I saw George Clooney tonight...on my way to get my hair cut. Granted, if I had actually seen the real George Clooney on my way to get my hair cut, I would have been mortified. My hair has grown extraordinarily fast the past six weeks; which means my gray roots were embarrassingly visible despite the fact that I have "dusted" them with WOW gray concealer every morning for two weeks. The whole process has added an extra 15 minutes to my usually brief morning beauty (and I use that word loosely) routine. I had that much of a skunk stripe to hide.
Why should I care if George Clooney sees that I have gray hair? George Clooney has gray hair.
George Clooney was propped up by the curb, against a trash can. It was drizzling outside. His gray hair looked very handsome...distinguished even.

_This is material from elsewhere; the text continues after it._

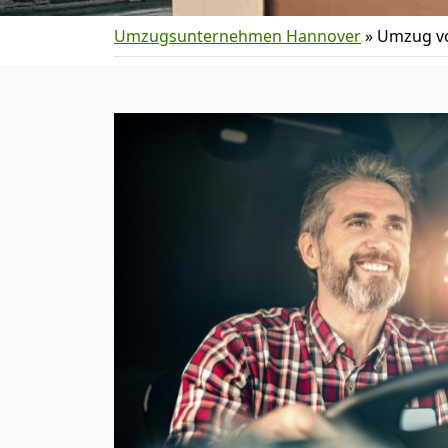
Umzugsunternehmen Hannover
»
Umzug vo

It always rains on the day I get my hair cut, ensuring that my hair looks great for the 10 minutes it takes for the hairstylist to remove the cape, swipe my credit card, and schedule my next appointment. After that, it's all downhill. My hair gets wet and frizzy on my way from the salon to the car. The next day, I can NEVER get my hair to look as nice as the stylist made it look the day before.
"It's raining," the hairstylist says knowingly. She has been cutting and coloring my hair for years.
"Of course it is," I say. I don't tell her that I just saw George Clooney. I think about it while I wait for the color to set.
Someone must have grown tired of George Clooney, and his gray hair, and his debonair smile. Someone must have loved him once...enough to buy a huge poster of his face...enough to have the poster framed and hang the poster in her apartment.
But now the framed poster of George Clooney is propped up against a trash can, by the curb, in the rain, about a block from my hair salon.
I decide I have spent way too much time thinking about George Clooney...kicked to the curb. I wasted the time I usually spend reading gossip magazines about beautiful people like George Clooney...while the rain drums against the roof. I must clear my head of poor, rejected George Clooney, or I will not be able to fully enjoy my 10 fleeting minutes of beautiful hair.